Did Prohibition work? These Ohio State University statistics appear to show it did reduce the amount of people drinking alcohol - but only for a few years after its repeal.

Pic: AP Photo

Of course, the fact that alcohol was banned meant that it became even more enticing. To get around it, 'speakeasies' (illegal bars) were created and alcohol was smuggled to these secret bars around the country.

The largest distillery ever uncovered in Detroit was raided and prohibition officers are seen inspecting tanks and vats in one part of the plant, in January 1931. Pic: AP Photo

Some people came up with rather enterprising ways to conceal their illicit goods:

Estelle Zemon, left, and an unidentified woman model ways to conceal bottles of rum to get past customs officials during the U.S. alcohol prohibition, March 18, 1931. Pic: AP Photo


Estelle Zemon shows the vest and pant-apron used to conceal bottles of alcohol to deceive border guards during the U.S. alcohol prohibition on March 18, 1931. Pic: AP Photo

Alongside this came the rise of the gangster, with mobster Al Capone being one of the era's most notorious men. There was money to be made in smuggling and selling alcohol, and gangsters were quick to take advantage.

Chicago mobster Al Capone. Pic: AP Photo/File

The threat of the Prohibition agents, who were sent to raid speakeasies and arrest those breaking the law, was not enough of a deterrent.

State police who hunt rum runners during prohibition, in 1924. Pic: AP Photo

This month saw the release of the film the Great Gatsby, the interpretation of the F Scott Fitzgerald classic novel. It is set in 1922, during the Prohibition era and also the Jazz Age, when jazz music became a movement, flappers emerged as a female force to be reckoned with, and bootlegging kept gangsters in money and people intoxicated.

Author Francis Scott Key Fitzgerald poses with his wife Zelda Sayre and his daughter Scottie in their apartment in Paris, France on July 16, 1925. Pic: AP Photo

It was a time when modernity ruled, and cars, celebrity and music held a distinct cultural and economic power. In the post World War I USA, just as the 20th century came into its own, the pursuit of this modernity changed things forever.

The USA was the richest country in the world, things were booming, and even the law wouldn't stop people from partying. But as the Great Gatsby showed, the American Dream could sometimes be as discomfiting as a nightmare.

Actress Joan Crawford is seen dancing the Charleston in the lead role in "Our Dancing Daughters" in Hollywood, 1928. Pic: AP Photo

The Great Depression brought the Jazz Age to a crashing end, when the stock market crash of Black Tuesday 1929 ushered in a new, darker era for the United States.
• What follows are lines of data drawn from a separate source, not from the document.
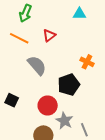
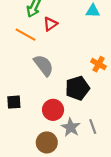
red triangle: (49, 36) -> (50, 24), moved
black square: (12, 100) -> (14, 102), turned -32
gray line: (84, 130) -> (93, 126), moved

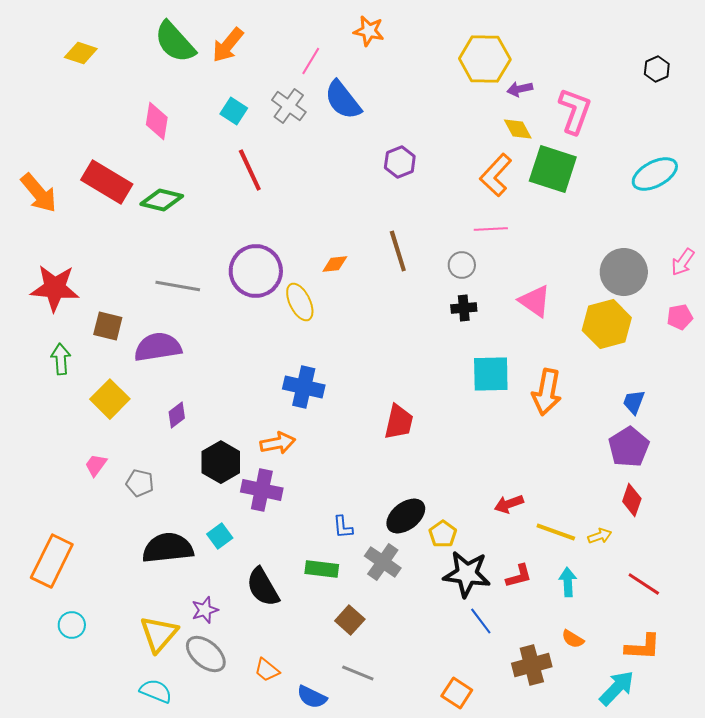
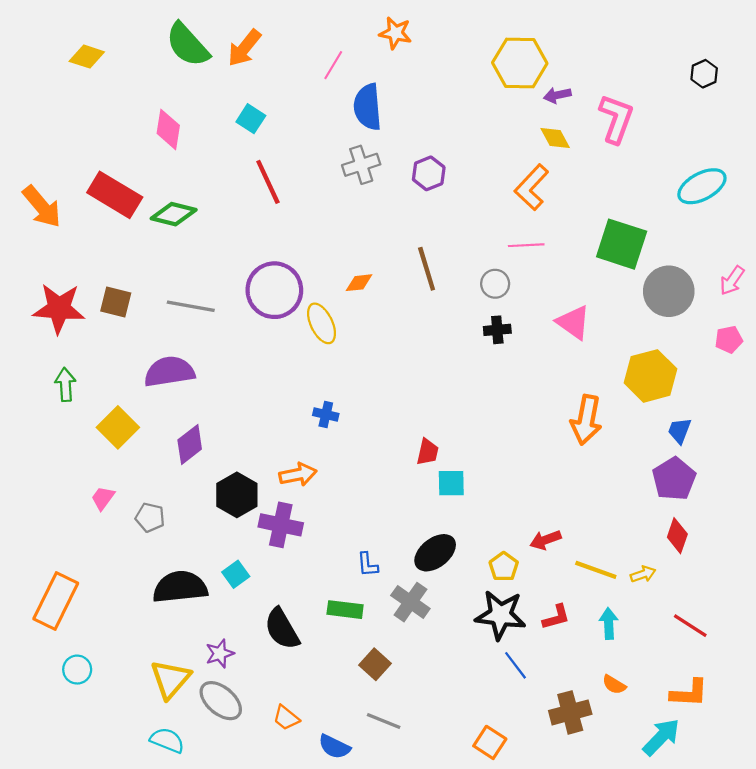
blue semicircle: (343, 100) -> (368, 107), turned 33
gray cross: (289, 106) -> (361, 165), moved, turned 36
green square: (553, 169) -> (622, 244), moved
yellow hexagon: (607, 324) -> (651, 376), moved
brown square: (108, 326) -> (116, 302), moved
cyan square: (491, 374) -> (451, 483), moved, size x0.7
blue cross: (304, 387) -> (326, 415), size x0.6
purple diamond: (177, 415) -> (190, 445), size x1.4
red trapezoid: (399, 422) -> (428, 452), size x0.7
yellow pentagon: (443, 534) -> (504, 567), moved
As businesses suffered, unemployment soared, and the nation's mood dropped, the campaign to repeal the 8th Amendment grew.

Pic: Minnesota Historical Society/Flickr

The amendment to the US Constitution was finally repealed in 1933 - the very first, and so far only, time for this to happen.

When Prohibition was officially ended, the celebrations were enormous. But the clinking of glasses and imbibing of alcohol took a different tone that night: for the first time in 13 years, it was legal.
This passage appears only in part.